Written by: Esperance Tide | February 14, 2018
Airbnb-listed properties seem to be popping up all over Esperance lately. Whether it’s an investment property, a spare room, or a homeowner looking for someone to pay the rent while they’re on holiday, plenty of locals are jumping on the bandwagon. But there are some pitfalls to the Airbnb game, according to Heasman & Associates accountant Mark Murgatroyd. “As the popularity of accommodation-sourcing websites like Airbnb grows, it is important for property owners to be aware of the tax consequences,” he says. “The income you receive from your Airbnb rent will be taxable and claiming expenses against your Airbnb income gets a bit more tricky.” These are the tax tricks you need to know.
Cheap Airbnbs are awesome, but there are dangers in charging a low price. If at the end of the year your rental expenses exceed the rental income, you make a loss, and this can be claimed against your salary and other incomes. But if you’re not charging a commercial rate—ie. lower than what the rental market is doing—be aware that the ATO may dispute the claim, Murgatroyd says. “Make sure you charge a commercial rate, particularly if you are making a loss from your venture.”
It’s important to be conscious of how often your room is actually rented. Whether the room is available all year but only really occupied for a fraction of that time, or whether you only put it up for lease during summer, the rate of occupancy will impact your claims at tax time. “If you only rent out one or two rooms in your private residence for part of the year, you can only claim expenses for the portion of the year that the room was available to rent,” Murgatroyd says.
“Only direct expenses can be claimed in full,” Murgatroyd says. This includes advertising, Airbnb fees, cleaning and repairs.

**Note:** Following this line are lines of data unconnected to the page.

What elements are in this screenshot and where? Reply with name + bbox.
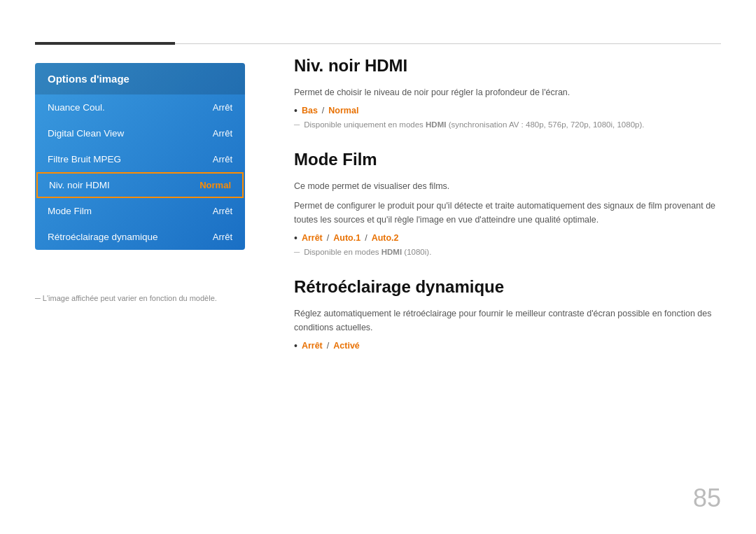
bullet-item-arret-auto: Arrêt / Auto.1 / Auto.2 bbox=[294, 232, 721, 244]
sidebar-item-digital-clean-view[interactable]: Digital Clean View Arrêt bbox=[35, 120, 245, 146]
sidebar-item-value: Arrêt bbox=[213, 206, 232, 216]
top-bar-accent bbox=[35, 42, 175, 45]
bullet-list-mode-film: Arrêt / Auto.1 / Auto.2 bbox=[294, 232, 721, 244]
option-auto1: Auto.1 bbox=[333, 233, 360, 243]
sidebar-item-value: Normal bbox=[200, 180, 231, 190]
bullet-item-arret-active: Arrêt / Activé bbox=[294, 340, 721, 351]
option-arret-retro: Arrêt bbox=[302, 341, 323, 351]
sidebar-item-nuance-coul[interactable]: Nuance Coul. Arrêt bbox=[35, 94, 245, 120]
option-normal: Normal bbox=[328, 106, 358, 115]
sidebar: Options d'image Nuance Coul. Arrêt Digit… bbox=[35, 63, 245, 250]
bullet-list-niv-noir-hdmi: Bas / Normal bbox=[294, 105, 721, 116]
sidebar-item-label: Niv. noir HDMI bbox=[49, 180, 110, 190]
sidebar-item-label: Mode Film bbox=[48, 206, 92, 216]
main-content: Niv. noir HDMI Permet de choisir le nive… bbox=[294, 56, 721, 372]
note-hdmi-bold2: HDMI bbox=[382, 248, 402, 256]
page-number: 85 bbox=[693, 484, 721, 513]
sidebar-item-value: Arrêt bbox=[213, 128, 232, 139]
section-desc-niv-noir-hdmi: Permet de choisir le niveau de noir pour… bbox=[294, 85, 721, 99]
option-active: Activé bbox=[333, 341, 360, 351]
section-title-retroeclairage: Rétroéclairage dynamique bbox=[294, 277, 721, 297]
section-niv-noir-hdmi: Niv. noir HDMI Permet de choisir le nive… bbox=[294, 56, 721, 129]
sidebar-item-mode-film[interactable]: Mode Film Arrêt bbox=[35, 198, 245, 224]
sidebar-item-value: Arrêt bbox=[213, 154, 232, 164]
top-bar bbox=[35, 42, 721, 45]
sidebar-item-value: Arrêt bbox=[213, 232, 232, 242]
sidebar-title: Options d'image bbox=[35, 63, 245, 94]
section-title-mode-film: Mode Film bbox=[294, 150, 721, 169]
sidebar-item-value: Arrêt bbox=[213, 102, 232, 113]
section-desc1-mode-film: Ce mode permet de visualiser des films. bbox=[294, 179, 721, 193]
bullet-item-bas-normal: Bas / Normal bbox=[294, 105, 721, 116]
sidebar-item-retroeclairage[interactable]: Rétroéclairage dynamique Arrêt bbox=[35, 224, 245, 250]
section-desc2-mode-film: Permet de configurer le produit pour qu'… bbox=[294, 199, 721, 227]
section-desc-retroeclairage: Réglez automatiquement le rétroéclairage… bbox=[294, 307, 721, 335]
note-mode-film: Disponible en modes HDMI (1080i). bbox=[294, 248, 721, 256]
sidebar-item-filtre-bruit[interactable]: Filtre Bruit MPEG Arrêt bbox=[35, 146, 245, 172]
option-auto2: Auto.2 bbox=[372, 233, 399, 243]
option-arret: Arrêt bbox=[302, 233, 323, 243]
footnote: L'image affichée peut varier en fonction… bbox=[35, 294, 217, 302]
note-niv-noir-hdmi: Disponible uniquement en modes HDMI (syn… bbox=[294, 120, 721, 129]
sidebar-item-label: Filtre Bruit MPEG bbox=[48, 154, 121, 164]
section-title-niv-noir-hdmi: Niv. noir HDMI bbox=[294, 56, 721, 76]
sidebar-item-label: Rétroéclairage dynamique bbox=[48, 232, 158, 242]
option-bas: Bas bbox=[302, 106, 318, 115]
section-retroeclairage: Rétroéclairage dynamique Réglez automati… bbox=[294, 277, 721, 351]
sidebar-item-niv-noir-hdmi[interactable]: Niv. noir HDMI Normal bbox=[36, 172, 244, 198]
note-hdmi-bold: HDMI bbox=[426, 120, 446, 129]
sidebar-item-label: Nuance Coul. bbox=[48, 102, 105, 113]
sidebar-item-label: Digital Clean View bbox=[48, 128, 124, 139]
bullet-list-retroeclairage: Arrêt / Activé bbox=[294, 340, 721, 351]
section-mode-film: Mode Film Ce mode permet de visualiser d… bbox=[294, 150, 721, 256]
top-bar-line bbox=[175, 43, 721, 44]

The rest of the expenses need to be appropriately apportioned. “If you and the renter have equal access to say, the lounge and kitchen, you can deduct 50 percent off the expenses for these areas,” he says. “For example, the furniture, TVs and kitchen items.” As far as internet and mobile use to deal with bookings goes, you need to accurately work out what percentage of the monthly bill relates to the Airbnb venture. Property expenses like rates, interest and utility bills must also be split into private and Airbnb components, usually on a floor-area basis and time used basis.
“No receipt means no claim,” Murgatroyd says. It’s critical to keep records of your income and expenses, including details of how you have apportioned various expenses. “The ATO has its eyes on those using Airbnb and similar platforms to make a few extra dollars, so best to make sure you get it right from the start.”